PROMPT =>
Determine the count of lines in the data below that include the word "Road", and give nothing besides it.

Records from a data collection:
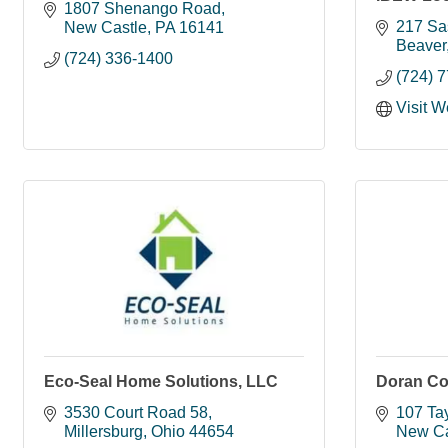
1807 Shenango Road
217 Sa
New Castle
PA
16141
Beaver
(724) 336-1400
(724) 
Visit W
Eco-Seal Home Solutions, LLC
Doran Co
3530 Court Road 58
107 Tay
Millersburg
Ohio
44654
New Ca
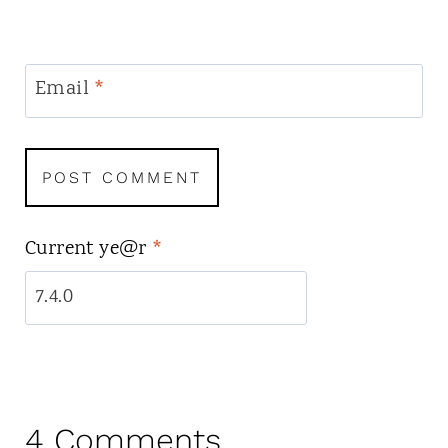
Email
*
Current ye@r
*
4 Comments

OUTPUT FOR THIS TASK =>
2